State your name for the record.

I'm Tyler.

Tyler?

Tyler the Creator. Of outs.

Um...

Just ask the questions.

1. How did you let your teammates down this season?

I'm a stat nerd's living paradox; no I'm not. Pitching like I should be wearing knee-socks, hurling I'm rockin' 80 on the radar, throwing fastballs like Moyer, ex-Rox; changeup sinking like a bag of sluggish gemstones, making fly outs like I'm in a no-ground-zone. My catcher Kratz is trying to get down, but I was about six inches up and out above the strike zone.

2. How did you let your manager and GM down this season?

Amaro, follow the fallen men, I'm'a fill in, not from the pen, while Chollie's tellin' me that Dubes been getting intimate with just who I am. Chuck, shut the heck up, here's the number to Ryne Sandberg, tell him all of your problems, he's pretty good at managing.

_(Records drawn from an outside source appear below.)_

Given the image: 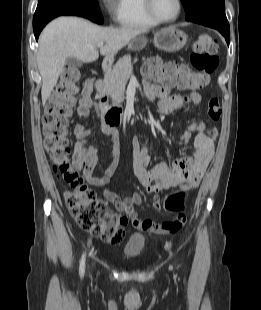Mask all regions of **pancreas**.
I'll return each instance as SVG.
<instances>
[{
    "instance_id": "cf45deb5",
    "label": "pancreas",
    "mask_w": 261,
    "mask_h": 310,
    "mask_svg": "<svg viewBox=\"0 0 261 310\" xmlns=\"http://www.w3.org/2000/svg\"><path fill=\"white\" fill-rule=\"evenodd\" d=\"M133 66L130 55L119 59L112 70L108 71L104 79V90L116 103L125 99V87L132 73Z\"/></svg>"
}]
</instances>
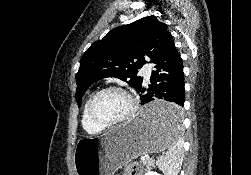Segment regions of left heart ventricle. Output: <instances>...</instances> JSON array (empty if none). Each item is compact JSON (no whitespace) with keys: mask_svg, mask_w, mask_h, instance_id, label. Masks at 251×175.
I'll use <instances>...</instances> for the list:
<instances>
[{"mask_svg":"<svg viewBox=\"0 0 251 175\" xmlns=\"http://www.w3.org/2000/svg\"><path fill=\"white\" fill-rule=\"evenodd\" d=\"M130 104L126 95L118 90L103 93L95 103V113L107 122L123 118L129 111Z\"/></svg>","mask_w":251,"mask_h":175,"instance_id":"b2bd125f","label":"left heart ventricle"}]
</instances>
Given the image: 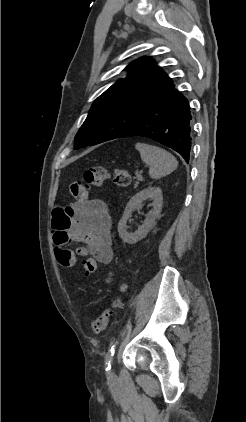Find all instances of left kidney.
<instances>
[{"mask_svg":"<svg viewBox=\"0 0 246 422\" xmlns=\"http://www.w3.org/2000/svg\"><path fill=\"white\" fill-rule=\"evenodd\" d=\"M148 199L153 200V209L146 215L143 224L135 232H127L126 223L130 218L132 211L141 207L143 201ZM162 202L163 196L159 187H148L134 195L125 207L123 216L118 223V233L121 239L128 244H134L142 238H145L150 228L154 226L155 220L161 212Z\"/></svg>","mask_w":246,"mask_h":422,"instance_id":"1","label":"left kidney"}]
</instances>
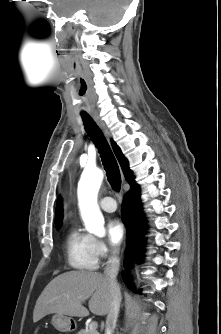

3. What do you have to say to all the fans you let down this season?

Forget that, Mikey Miss and all of them, I'll virus up the site that Sam Donnellon has his pulpit in, and smack David Murphy in that notebook-news source infogram, and won't stop til Kyle Scott gives in. I'm an overachiever, so how about I try to win the Series and pick up Laynce Nix to be my long reliever -- wide zones, big parks, freaky fast outfielders all I want, forget shirt sales, fan mail, Cy Youngs don't need em. But where the "ill" shirts at, I got some consolation reading -- some b-pro projections, real fans never needed to read em.

4. On a scale of 1-10 with 10 being the worst, how do you rate on the "it's my fault we're in this freaking mess and missed the playoffs scale."

I'm guessing 8 minus 6, to end up at 2, to get revenge of the Pigs, that's nine pros that pitch nine. It's not just Aumont or Ruf filling time, but after Vance, I went to the mound until my arm wasn't feeling fine. I was all that I think I could be, and pitched every fifth in the red pinstriped uni; our shot was gone, the wild card kept moving up the standings. I'm not lazy, I just want to develop without pressure.

5. Other than yourself, which player caused this fiasco of a season the most?

BJ called, he said he's sick of the disses, I told him to stop wishing and to go back to the bullpen landline. Thinks he's ready for a start cause his ERA's under nine, while I'm going out to war, I know he's wasting his dang time. Switch back, Billmeyer's got sixth inning free, it's been a couple months, and BJ's still ain't got a simple save, like, lame.